Wikis have become as ubiquitous as forums or blogs. Whether we are talking about documentation, knowledge bases, directories, discussions, experiments in democracy, media archives -- there are millions of potential participants out there, waiting to be invited to contribute. Waiting to feel welcome. We need to reach out to them. It is not just the community that needs to make the decision to "go multilingual". It is the software that should support this decision as much as possible.

Fortunately, there is an answer: Multilingual MediaWiki. This set of specifications describes the changes to the MediaWiki software needed to accept content in multiple languages, to network it effectively, and to build truly multilingual communities. And fortunately, this is more than just a paper: It is being implemented by a very capable programme, with financial support from the University of Bamberg, and another sponsor who shall remain unnamed for now. You can view the first prototype (still very messy :-), which showcases the functionality to a) store content in language "meta-namespaces" and keep it separate, b) connect pages in different languages to each other.

There's still quite some way to go until this becomes part of MediaWiki proper, but we are making steady progress. When the project is completed, thousands of MediaWiki installations across the planet will gradually become fully capable of accepting content in all languages of the world (if their owners want them to). It will be another step in opening up the world of wikis to the global community.

Beyond its very direct impact on wiki users, MLMW is a requirement for WiktionaryZ. Right now, pages about expressions such as AIDS, which exist in many languages, can become very messy. Ideally, the user would, when looking up an expression, always specify which language it is in -- and then only see the DefinedMeanings in that language. However, for this to work effectively, MediaWiki must support looking up pages in a particular language, exactly the functionality that MLMW will provide.

This is one of many examples in which WiktionaryZ development benefits MediaWiki as a whole. Moreover, it reflects our philosophy to structure our work so that milestones can be reached independently whenever possible. We had some initial problems with the MLMW project -- a funding source ran out, and a developer team became unavailable. Fortunately, this did not impact the main WZ development, and work could continue as soon as we found a new source of funding and a new developer.

I'm not aware of any other wiki engine which handles content in multiple languages well. Hopefully, MediaWiki will become the first.

Tuesday, November 14, 2006

About Definitions

There is an art to writing lexical definitions. The problem for WiktionaryZ is, that this art has to be relearned. Definitions need to be concise. There is however no reason not to use full sentences. Abbreviations are not needed as there is plenty of space on the hard drives of modern computers.

One accepted practice in the dead wood dictionaries is to define by using synonyms. For WiktionaryZ it leads to circuitous definitions because the definition defines the synonym as much.

Another thing is to use bad constructs like "To do something (to someone)". This looks bad, it is better to just say "To do something to someone". There is no reason why we cannot produce full sentences without constructs that are inherited from existing dictionaries. If they were from existing dictionaries, they might be in line for improvement.

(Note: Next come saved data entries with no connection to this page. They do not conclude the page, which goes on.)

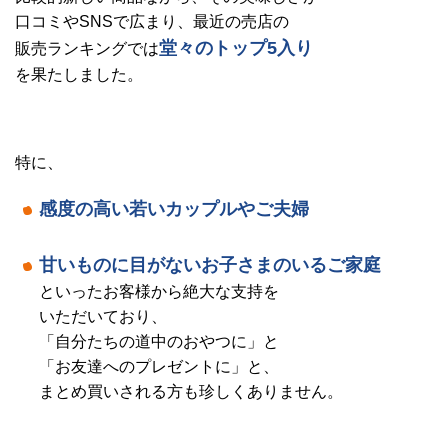
口コミやSNSで広まり、最近の売店の
堂々のトップ5入り
販売ランキングでは
を果たしました。
特に、
感度の高い若いカップルやご夫婦
甘いものに目がないお子さまのいるご家庭
といったお客様から絶大な支持を
いただいており、
「自分たちの道中のおやつに」と
「お友達へのプレゼントに」と、
まとめ買いされる方も珍しくありません。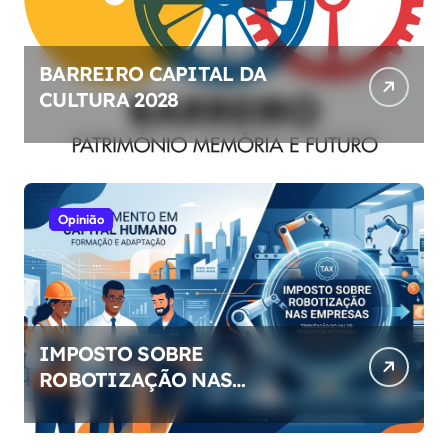
BARREIRO CAPITAL DA
CULTURA 2028
Opinião
IMPOSTO SOBRE
ROBOTIZAÇÃO NAS
EMPRESAS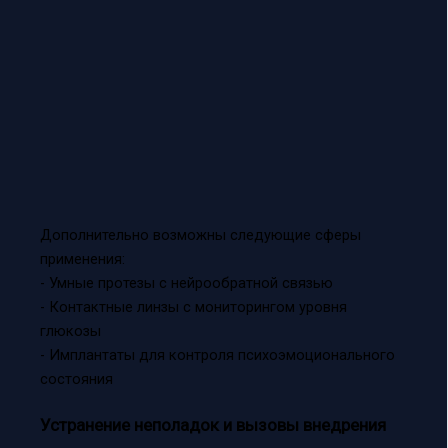
Дополнительно возможны следующие сферы
применения:
- Умные протезы с нейрообратной связью
- Контактные линзы с мониторингом уровня
глюкозы
- Имплантаты для контроля психоэмоционального
состояния
Устранение неполадок и вызовы внедрения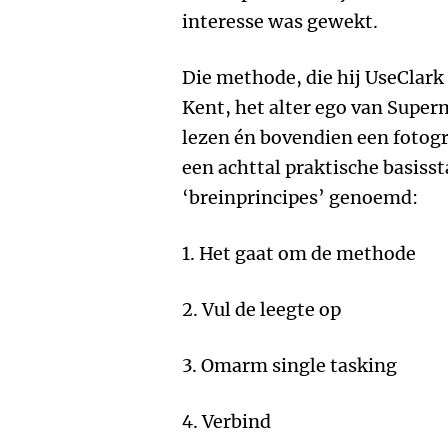
interesse was gewekt.
Die methode, die hij UseClar
Kent, het alter ego van Super
lezen én bovendien een fotogr
een achttal praktische basiss
‘breinprincipes’ genoemd:
1. Het gaat om de methode
2. Vul de leegte op
3. Omarm single tasking
4. Verbind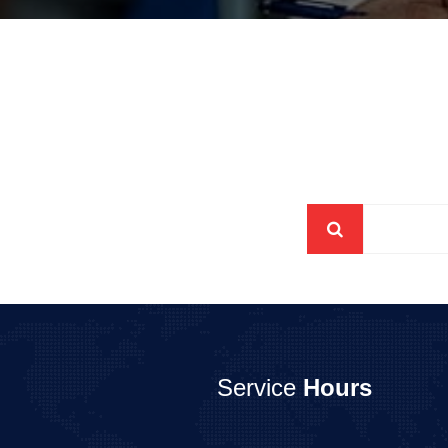
Service
Hours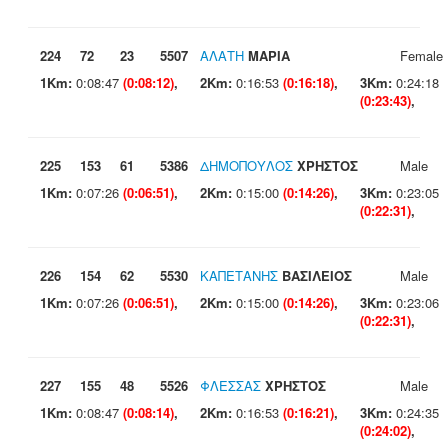
224
72
23
5507
ΑΛΑΤΗ
ΜΑΡΙΑ
Female
1Km:
0:08:47
(0:08:12)
,
2Km:
0:16:53
(0:16:18)
,
3Km:
0:24:18
(0:23:43)
,
225
153
61
5386
ΔΗΜΟΠΟΥΛΟΣ
ΧΡΗΣΤΟΣ
Male
1Km:
0:07:26
(0:06:51)
,
2Km:
0:15:00
(0:14:26)
,
3Km:
0:23:05
(0:22:31)
,
226
154
62
5530
ΚΑΠΕΤΑΝΗΣ
ΒΑΣΙΛΕΙΟΣ
Male
1Km:
0:07:26
(0:06:51)
,
2Km:
0:15:00
(0:14:26)
,
3Km:
0:23:06
(0:22:31)
,
227
155
48
5526
ΦΛΕΣΣΑΣ
ΧΡΗΣΤΟΣ
Male
1Km:
0:08:47
(0:08:14)
,
2Km:
0:16:53
(0:16:21)
,
3Km:
0:24:35
(0:24:02)
,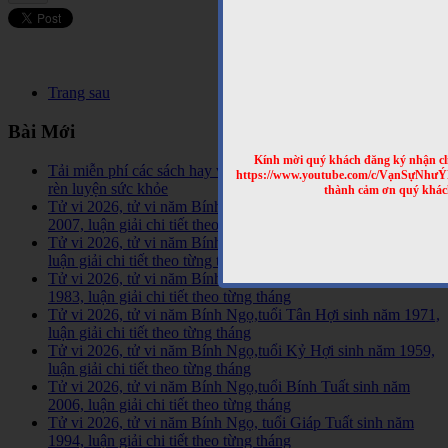
Trang sau
Bài Mới
Kính mời quý khách đăng ký nhận cl
Tải miễn phí các sách hay về tinh hoa võ học trên Thế Giới,
https://www.youtube.com/c/VạnSựNhư
rèn luyện sức khỏe
thành cảm ơn quý khác
Tử vi 2026, tử vi năm Bính Ngọ,tuổi Đinh Hợi sinh năm
2007, luận giải chi tiết theo từng tháng
Tử vi 2026, tử vi năm Bính Ngọ,tuổi Ất Hợi sinh năm 1995,
luận giải chi tiết theo từng tháng
Tử vi 2026, tử vi năm Bính Ngọ,tuổi Quý Hợi sinh năm
1983, luận giải chi tiết theo từng tháng
Tử vi 2026, tử vi năm Bính Ngọ,tuổi Tân Hợi sinh năm 1971,
luận giải chi tiết theo từng tháng
Tử vi 2026, tử vi năm Bính Ngọ,tuổi Kỷ Hợi sinh năm 1959,
luận giải chi tiết theo từng tháng
Tử vi 2026, tử vi năm Bính Ngọ,tuổi Bính Tuất sinh năm
2006, luận giải chi tiết theo từng tháng
Tử vi 2026, tử vi năm Bính Ngọ, tuổi Giáp Tuất sinh năm
1994, luận giải chi tiết theo từng tháng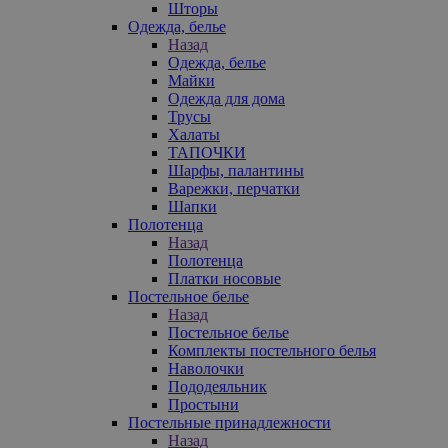
Шторы
Одежда, белье
Назад
Одежда, белье
Майки
Одежда для дома
Трусы
Халаты
ТАПОЧКИ
Шарфы, палантины
Варежки, перчатки
Шапки
Полотенца
Назад
Полотенца
Платки носовые
Постельное белье
Назад
Постельное белье
Комплекты постельного белья
Наволочки
Пододеяльник
Простыни
Постельные принадлежности
Назад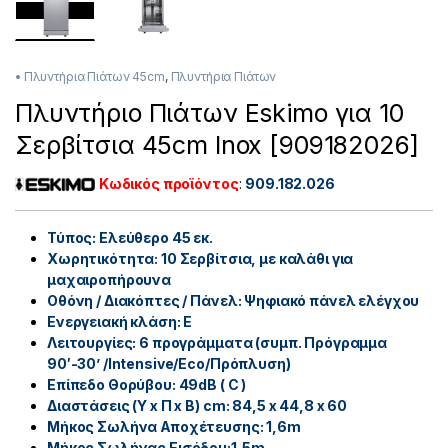
• Πλυντήρια Πιάτων 45cm
,
Πλυντήρια Πιάτων
Πλυντήριο Πιάτων Eskimo για 10
Σερβίτσια 45cm Inox [909182026]
Κωδικός προϊόντος
:
909.182.026
Τύπος: Ελεύθερο 45 εκ.
Χωρητικότητα: 10 Σερβίτσια, με καλάθι για
μαχαιροπήρουνα
Οθόνη / Διακόπτες / Πάνελ: Ψηφιακό πάνελ ελέγχου
Ενεργειακή κλάση: E
Λειτουργίες: 6 προγράμματα (συμπ. Πρόγραμμα
90′-30’ /Intensive/Eco/Πρόπλυση)
Επίπεδο Θορύβου: 49dB ( C )
Διαστάσεις (Υ x Π x Β) cm: 84,5 x 44,8 x 60
Μήκος Σωλήνα Αποχέτευσης: 1,6m
Μήκος Σωλήνας Εισόδου:1,5m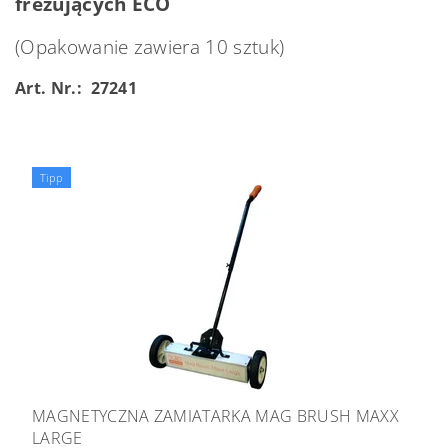
frezujących ECO
(Opakowanie zawiera 10 sztuk)
Art. Nr.: 27241
Tipp
MAGNETYCZNA ZAMIATARKA MAG BRUSH MAXX
LARGE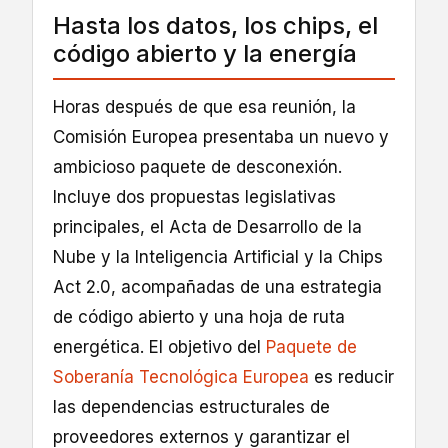
Hasta los datos, los chips, el
código abierto y la energía
Horas después de que esa reunión, la
Comisión Europea presentaba un nuevo y
ambicioso paquete de desconexión.
Incluye dos propuestas legislativas
principales, el Acta de Desarrollo de la
Nube y la Inteligencia Artificial y la Chips
Act 2.0, acompañadas de una estrategia
de código abierto y una hoja de ruta
energética. El objetivo del
Paquete de
Soberanía Tecnológica Europea
es reducir
las dependencias estructurales de
proveedores externos y garantizar el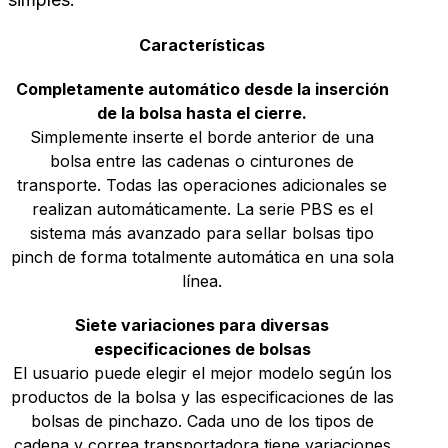
Características
Completamente automático desde la inserción
de la bolsa hasta el cierre.
Simplemente inserte el borde anterior de una
bolsa entre las cadenas o cinturones de
transporte. Todas las operaciones adicionales se
realizan automáticamente. La serie PBS es el
sistema más avanzado para sellar bolsas tipo
pinch de forma totalmente automática en una sola
línea.
Siete variaciones para diversas
especificaciones de bolsas
El usuario puede elegir el mejor modelo según los
productos de la bolsa y las especificaciones de las
bolsas de pinchazo. Cada uno de los tipos de
cadena y correa transportadora tiene variaciones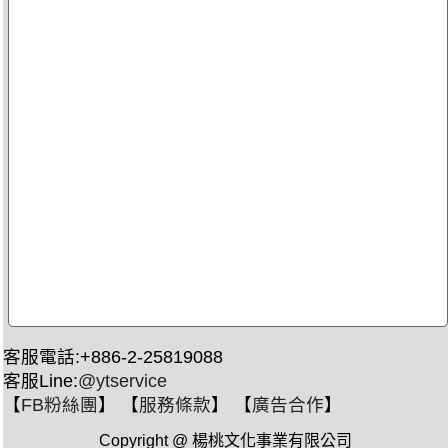
客服電話:+886-2-25819088
客服Line:
@ytservice
【
FB粉絲團
】 【
服務條款
】 【
廣告合作
】
Copyright @ 楊桃文化事業有限公司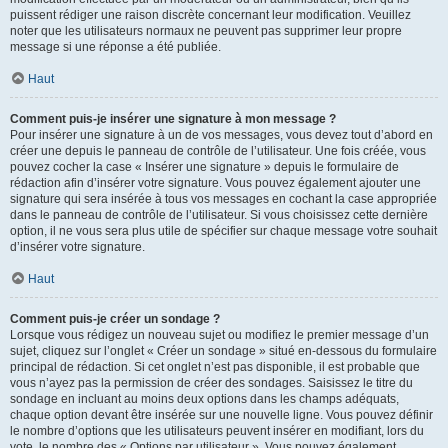
puissent rédiger une raison discrète concernant leur modification. Veuillez
noter que les utilisateurs normaux ne peuvent pas supprimer leur propre
message si une réponse a été publiée.
Haut
Comment puis-je insérer une signature à mon message ?
Pour insérer une signature à un de vos messages, vous devez tout d’abord en
créer une depuis le panneau de contrôle de l’utilisateur. Une fois créée, vous
pouvez cocher la case « Insérer une signature » depuis le formulaire de
rédaction afin d’insérer votre signature. Vous pouvez également ajouter une
signature qui sera insérée à tous vos messages en cochant la case appropriée
dans le panneau de contrôle de l’utilisateur. Si vous choisissez cette dernière
option, il ne vous sera plus utile de spécifier sur chaque message votre souhait
d’insérer votre signature.
Haut
Comment puis-je créer un sondage ?
Lorsque vous rédigez un nouveau sujet ou modifiez le premier message d’un
sujet, cliquez sur l’onglet « Créer un sondage » situé en-dessous du formulaire
principal de rédaction. Si cet onglet n’est pas disponible, il est probable que
vous n’ayez pas la permission de créer des sondages. Saisissez le titre du
sondage en incluant au moins deux options dans les champs adéquats,
chaque option devant être insérée sur une nouvelle ligne. Vous pouvez définir
le nombre d’options que les utilisateurs peuvent insérer en modifiant, lors du
vote, le nombre des « Options par utilisateur ». Vous pouvez également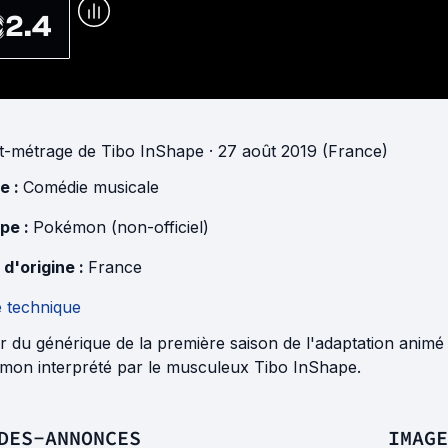
2.4
t-métrage
de
Tibo InShape
· 27 août 2019 (France)
e :
Comédie musicale
pe :
Pokémon (non-officiel)
 d'origine :
France
e technique
 du générique de la première saison de l'adaptation animé 
mon interprété par le musculeux Tibo InShape.
DES-ANNONCES
IMAGE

Yet another thing that we should not do is be overly specific and correct. The definitions define; they show what it is about. When this is not defined in "sufficient" detail, it often proves that there is a need for an encyclopaedic article and, that is when we need to refer to the Wikipedia article about the topic.

Thanks,
GerardM

Friday, November 10, 2006

Success can kill

I am really grateful that Erik was able to reboot WiktionaryZ from Heathrow. It save us from another few hours of downtime. When he finally came home and when we talked, I learned that it is the popularity of WiktionaryZ that brought the system to its knees. When you look at the statistics of WiktionaryZ, you will see an upward trend and as Erik indicates, it is getting at what the current hardware can maximally handle.

It means that we have to upgrade our servers in the very near future.

The development of the software is going ahead strongly. I was told that we are now at the stage where we can start developing attributes on the level of the SynTrans records. This is techno babble for; we are ready to work on things like parts of speech functionality.

Parts of speech is Language specific. This means that two languages will not necessarily have the same parts of speech or inflections, conjugations. It means that the development is in phases.
  • Indicate that a specific part of speech exists for a language.
  • Indicate that a word that is among the translations or synonyms is a particular parts of speech
  • Indicate what conjugations / inflections are possible in a language for a specific parts of speech
  • Allow for scripts that propose what the conjugations / inflections could look like.
When you read this, it is rather glib. There are many issues that need resolving and all these issues are not mentioned. There are also several opportunities that will make for better functionality that are not indicated. But hey, this is a blog not a specification.

What IS important that this is a good time to talk about this. What I point out is that we are about to conceive of this functionality and that we do welcome comments.

Thanks,
GerardM